Malgré le peu d'informations que l'on possède sur ses origines, tout le monde s'accorde à dire que la Capoeira est née sur le sol brésilien.
En effet, les esclaves africains exploités par les Portugais à l'époque de la découverte du Brésil seraient à l'origine de cette pratique. La capoeira afro-brésilienne est l'un des arts martiaux les moins courant au monde. Il s'agit de l'unique art martial encore pratiqué de nos jours qui ait été développé en Amérique.
Durant plus de 400 ans, cet art a continuellement évolué et changé de forme.
Au commencement, c'était une création des esclaves, synthèse de danses, luttes et rituels africains.
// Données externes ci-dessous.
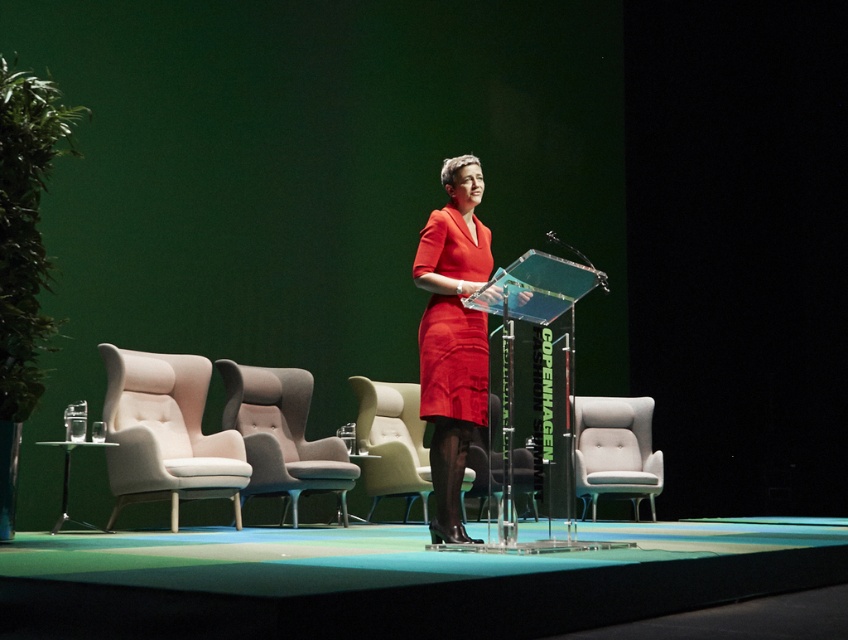 Does point (644, 412) lie in front of point (356, 429)?

No, it is not.

Is light gray fabric wingback chair at center smaller than matte beige chair at center?

Indeed, light gray fabric wingback chair at center has a smaller size compared to matte beige chair at center.

Who is more distant from viewer, [632,442] or [400,484]?

Point [632,442]

You are a GUI agent. You are given a task and a screenshot of the screen. Output one action in this format:
    pyautogui.click(x=<x>, y=<y>)
    Task: Click on the light gray fabric wingback chair at center
    The width and height of the screenshot is (848, 640).
    Given the screenshot: What is the action you would take?
    pyautogui.click(x=615, y=451)

Does beige fabric armchair at left have a smaller size compared to light gray fabric wingback chair at center?

Actually, beige fabric armchair at left might be larger than light gray fabric wingback chair at center.

From the picture: Does beige fabric armchair at left appear on the left side of light gray fabric wingback chair at center?

Correct, you'll find beige fabric armchair at left to the left of light gray fabric wingback chair at center.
Ensuite, elle a été grandement utilisée dans le milieu des criminels et des hors-la-loi.

De nos jours, la capoeira a été réhabilitée et se présente avec conviction comme l'une des valeurs culturelles du Brésil.
Comme l'art est accepté et pratiqué par une population de plus en plus importante, son évolution se poursuit à un rythme élevé.

Afin de voir ce qu'est la capoeira, son évolution, nous devons tout d'abord nous tourner vers le passé pour voir ce qu'elle a été...

 

La naissance de la capoeira

Les prémices de la Capoeira apparurent au XVIème siècle. Les colons portugais qui exploitent les richesses côtières de l'Amérique du Sud sur la "Terre de Santa Cruz" n'étaient pas satisfaits de la main d'oeuvre locale. Les indiens qu'ils exploitaient mourraient rapidement.

Ils firent alors venir des esclaves de leurs colonies d'Afrique. Arrachés du Mozambique, du Congo, d'Angola et d'Ouganda, beaucoup d'hommes moururent dans les bateaux qui les conduisaient en Amérique.
A l'arrivée, les négriers les livraient à des commerçants qui soignaient leur "marchandise" avant de la revendre à des grands propriétaires.

Ces derniers sont victimes de toutes les persécutions que l'on connaît. Il n'était bien sûr pas question pour les esclaves d'apprendre à se défendre.

C'est ainsi que les esclaves ont élaboré les bases de ce qui sera la Capoeira : un apprentissage du combat sous couvert d'une danse rituelle et musicale, leur offrant aussi une certaine valeur culturelle et morale. Les maîtres, eux, n'y voyaient qu'un amusement sans conséquence.

Afin de contrôler leurs esclaves, les asservisseurs portugais séparaient les individus d'une même famille et mélangeaient des individus de tribus différentes, pour prévenir d'éventuelles coalitions.

Ainsi, chaque groupe devint un pot-pourri de différentes cultures, coutumes et traditions. Incapables de se faire comprendre dans leur propre langage, les esclaves furent obligés de communiquer dans la langue de leurs oppresseurs, le portugais, comme ces derniers l'espéraient. Et pendant que ces pratiques avaient de désastreux effets sur la culture originelle des Africains, elles leur apportèrent d'inattendus bénéfices.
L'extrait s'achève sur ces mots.